Various delays in the arrival of planes and equipment meant that Baker's squadron was unable to participate in the final major offensives of the war. In September, Baker became engaged to Scott. He asked Pyne to sell a bond to pay for an engagement ring, and the newspapers in the United States carried headlines that announced the engagement. Early in October, Baker was promoted again and given the rank of captain. The planes and equipment arrived for his squadron soon after. Baker had the planes painted in Princeton's black and orange and adopted a tiger for the squadron insignia. He recorded two more kills on October 28 and November 5, the last of his career (despite reports at the time of his death, Baker was not an ace, as that required five confirmed kills).

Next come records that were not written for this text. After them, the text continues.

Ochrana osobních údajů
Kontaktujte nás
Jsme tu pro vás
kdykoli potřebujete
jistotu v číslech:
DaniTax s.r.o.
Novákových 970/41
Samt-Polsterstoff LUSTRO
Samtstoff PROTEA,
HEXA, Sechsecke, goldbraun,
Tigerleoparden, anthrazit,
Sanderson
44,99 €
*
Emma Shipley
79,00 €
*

Around the time of the armistice which ended the war, Baker's engagement with Scott was broken off; Scott then began a relationship with an American diplomat in Paris, Philander Cable. Missing his fiancée and the excitement of the war, he felt directionless; he dreaded going back to work in an office and considered himself a sportsman rather than a businessman. Though he was scheduled to return to the United States in December, Baker requested and was refused an extension of his time in France.
On December 21, 1918, Baker received orders to return to the United States. Reluctant to leave France and return to his life in America, he decided to take a final flight at his squadron's airfield in Toul. As he went for his own plane, the mechanic brought out a recently repaired one instead, in need of a test flight. The other pilots remonstrated with Baker, but he maintained that as commanding officer he could not let anyone else test the aircraft.

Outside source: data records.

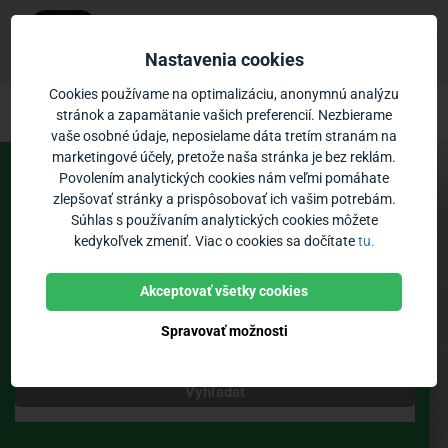
Ubian
×
Zobraziť
Mobilná aplikácia
Nastavenia cookies
Zadarmo - v Google Play
Ubian – odchody MHD Rimavská Sobota
Prejsť na obsah
Cookies používame na optimalizáciu, anonymnú analýzu
stránok a zapamätanie vašich preferencií. Nezbierame
vaše osobné údaje, neposielame dáta tretím stranám na
Vozidlá:
0
Priblíženie:
marketingové účely, pretože naša stránka je bez reklám.
Povolením analytických cookies nám veľmi pomáhate
Spoje
Odchody
zlepšovať stránky a prispôsobovať ich vašim potrebám.
Súhlas s používaním analytických cookies môžete
MHD Rimavská Sobota
kedykoľvek zmeniť. Viac o cookies sa dočítate
tu.
Zastávky
Poloha vozidiel
Bikesharing
Akceptovať všetky cookies
Spravovať možnosti
Teraz
Vyhľadať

In heavy rain, Baker took off and began to level off at 600 feet. A quarter of a mile into the flight, the engine failed. The plane was generally easy to crash-land if necessary, something he had done previously at the cost of a few broken ribs.

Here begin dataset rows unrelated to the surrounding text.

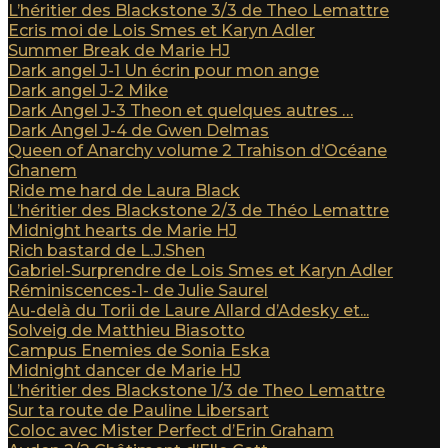
L’héritier des Blackstone 3/3 de Theo Lemattre
Ecris moi de Lois Smes et Karyn Adler
Summer Break de Marie HJ
Dark angel J-1 Un écrin pour mon ange
Dark angel J-2 Mike
Dark Angel J-3 Theon et quelques autres …
Dark Angel J-4 de Gwen Delmas
Queen of Anarchy volume 2 Trahison d’Océane
Ghanem
Ride me hard de Laura Black
L’héritier des Blackstone 2/3 de Théo Lemattre
Midnight hearts de Marie HJ
Rich bastard de L.J.Shen
Gabriel-Surprendre de Lois Smes et Karyn Adler
Réminiscences-1- de Julie Saurel
Au-delà du Torii de Laure Allard d’Adesky et...
Solveig de Matthieu Biasotto
Campus Enemies de Sonia Eska
Midnight dancer de Marie HJ
L’héritier des Blackstone 1/3 de Theo Lemattre
Sur ta route de Pauline Libersart
Coloc avec Mister Perfect d’Erin Graham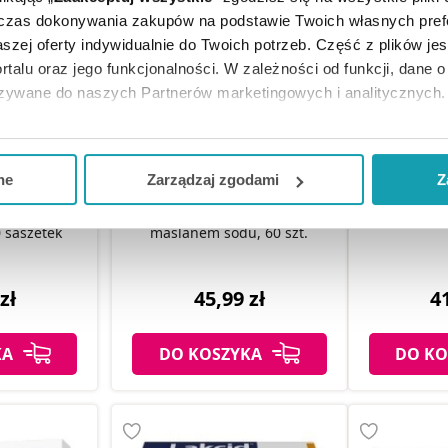
dczas dokonywania zakupów na podstawie Twoich własnych pref
szej oferty indywidualnie do Twoich potrzeb. Część z plików j
rtalu oraz jego funkcjonalności. W zależności od funkcji, dane 
azywane do naszych Partnerów marketingowych i analitycznych.
ją zgodę i wybrać tylko niektóre dodatkowe funkcje, z którymi
eferowanych przez Ciebie wyborów i kliknij „
Zarządzaj
zgodam
ne
Zarządzaj zgodami
Z
Debutir ka
kceptuj niezbędne
”, co będzie oznaczało, że nie wyrażasz zg
ity o smaku
Debutir Forte kapsułki twarde z
przewodu 
 saszetek
maślanem sodu, 60 szt.
niezbędne dla funkcjonowania Strony. Będzie się to jednak wiąza
Strony.
zł
45,99 zł
41
KA
DO KOSZYKA
DO KO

A few hundred yards from the airfield, his plane crashed nose first into the ground. He was quickly freed from the aircraft by his men, but died in an ambulance minutes later; his orders to return home were found in his jacket pocket. Baker was buried in a small military cemetery near Toul; in 1921, his mother had his remains moved to her family plot in West Laurel Hill Cemetery, Bala Cynwyd, Pennsylvania.
Though newspapers reported that Baker had died as a result of engine failure, unsubstantiated rumors began to circulate that his death was not accidental. Those who knew him were aware of his reluctance to return to civilian life and his feelings over the loss of Scott. He could have returned to America and played professional sport, where he could have earned far more money than from a job in finance, but his upbringing made that impossible for him. A career in business held no appeal; during a weekend vacation with a fellow Princeton graduate, Baker revealed that he felt his life was over, and he would never again experience the thrills of football or hockey. In 1966, author John D. Davies published a biography of Baker, where he noted a relative of Baker's could not see a future for him in the post-war world. However, Davies refused to elaborate on what he called the "suicide theory of [Baker's] enigmatic death", as he feared that "some of the old guard would be furious if they thought I was trying to prove it."